Copy out every line of the data exactly; do not include the images.
────
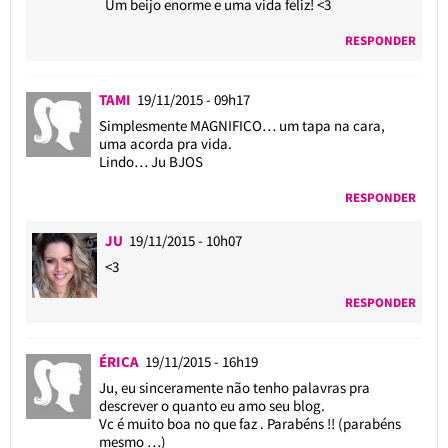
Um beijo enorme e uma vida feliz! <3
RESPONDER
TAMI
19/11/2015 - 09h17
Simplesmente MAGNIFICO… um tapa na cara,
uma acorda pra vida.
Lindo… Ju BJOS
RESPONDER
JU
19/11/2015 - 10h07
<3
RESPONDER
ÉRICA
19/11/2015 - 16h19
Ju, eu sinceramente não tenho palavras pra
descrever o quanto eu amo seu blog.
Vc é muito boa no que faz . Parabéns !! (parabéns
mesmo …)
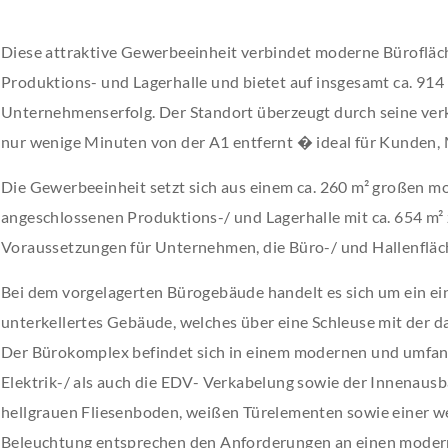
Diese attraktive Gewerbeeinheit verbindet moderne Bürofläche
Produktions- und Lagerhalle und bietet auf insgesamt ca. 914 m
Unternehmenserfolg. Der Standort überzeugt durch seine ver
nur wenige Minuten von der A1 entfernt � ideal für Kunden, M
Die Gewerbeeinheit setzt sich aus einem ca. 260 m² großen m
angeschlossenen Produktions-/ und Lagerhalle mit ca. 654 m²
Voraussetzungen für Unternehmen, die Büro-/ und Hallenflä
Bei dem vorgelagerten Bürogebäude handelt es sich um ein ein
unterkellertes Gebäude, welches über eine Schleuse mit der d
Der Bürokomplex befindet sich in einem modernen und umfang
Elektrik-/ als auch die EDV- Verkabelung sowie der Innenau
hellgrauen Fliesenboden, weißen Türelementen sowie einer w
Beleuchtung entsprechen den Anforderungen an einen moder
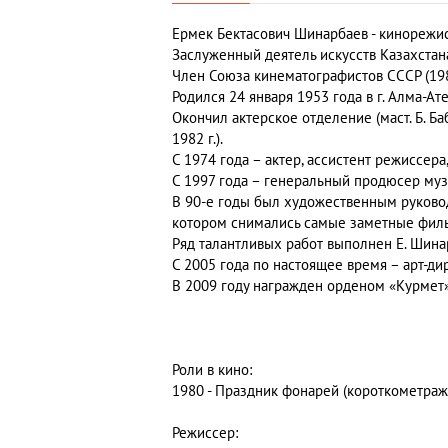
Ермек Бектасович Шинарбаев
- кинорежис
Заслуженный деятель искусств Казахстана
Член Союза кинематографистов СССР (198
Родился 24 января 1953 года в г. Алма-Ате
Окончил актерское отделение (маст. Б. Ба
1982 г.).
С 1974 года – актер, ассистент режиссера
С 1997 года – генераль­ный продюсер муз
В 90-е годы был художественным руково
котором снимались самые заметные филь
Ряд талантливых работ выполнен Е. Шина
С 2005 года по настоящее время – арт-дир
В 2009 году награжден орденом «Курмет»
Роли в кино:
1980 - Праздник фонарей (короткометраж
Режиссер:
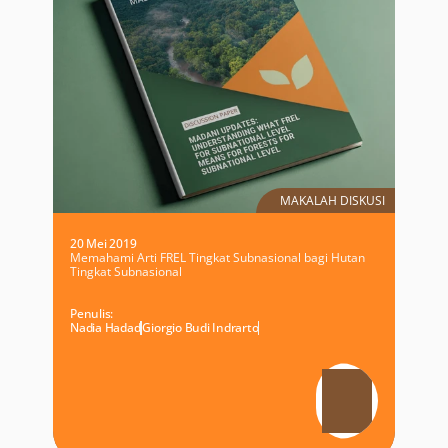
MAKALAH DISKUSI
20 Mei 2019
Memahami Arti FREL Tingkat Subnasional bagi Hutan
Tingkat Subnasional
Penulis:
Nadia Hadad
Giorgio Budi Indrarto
────
* _Response to the task_
Um beijo enorme e uma vida feliz! <3
RESPONDER
TAMI
19/11/2015 - 09h17
Simplesmente MAGNIFICO… um tapa na cara,
uma acorda pra vida.
Lindo… Ju BJOS
RESPONDER
JU
19/11/2015 - 10h07
<3
RESPONDER
ÉRICA
19/11/2015 - 16h19
Ju, eu sinceramente não tenho palavras pra
descrever o quanto eu amo seu blog.
Vc é muito boa no que faz . Parabéns !! (parabéns
mesmo …)
Diese attraktive Gewerbeeinheit verbindet moderne Bürofläche
Produktions- und Lagerhalle und bietet auf insgesamt ca. 914 m
Unternehmenserfolg. Der Standort überzeugt durch seine ver
nur wenige Minuten von der A1 entfernt � ideal für Kunden, M
Die Gewerbeeinheit setzt sich aus einem ca. 260 m² großen m
angeschlossenen Produktions-/ und Lagerhalle mit ca. 654 m²
Voraussetzungen für Unternehmen, die Büro-/ und Hallenflä
Bei dem vorgelagerten Bürogebäude handelt es sich um ein ein
unterkellertes Gebäude, welches über eine Schleuse mit der d
Der Bürokomplex befindet sich in einem modernen und umfang
Elektrik-/ als auch die EDV- Verkabelung sowie der Innenau
hellgrauen Fliesenboden, weißen Türelementen sowie einer w
Beleuchtung entsprechen den Anforderungen an einen moder
Ермек Бектасович Шинарбаев
- кинорежис
Заслуженный деятель искусств Казахстана
Член Союза кинематографистов СССР (198
Родился 24 января 1953 года в г. Алма-Ате
Окончил актерское отделение (маст. Б. Ба
1982 г.).
С 1974 года – актер, ассистент режиссера
С 1997 года – генераль­ный продюсер муз
В 90-е годы был художественным руково
котором снимались самые заметные филь
Ряд талантливых работ выполнен Е. Шина
С 2005 года по настоящее время – арт-дир
В 2009 году награжден орденом «Курмет»
Роли в кино:
1980 - Праздник фонарей (короткометраж
Режиссер:
MAKALAH DISKUSI
20 Mei 2019
Memahami Arti FREL Tingkat Subnasional bagi Hutan
Tingkat Subnasional
Penulis:
Nadia Hadad
Giorgio Budi Indrarto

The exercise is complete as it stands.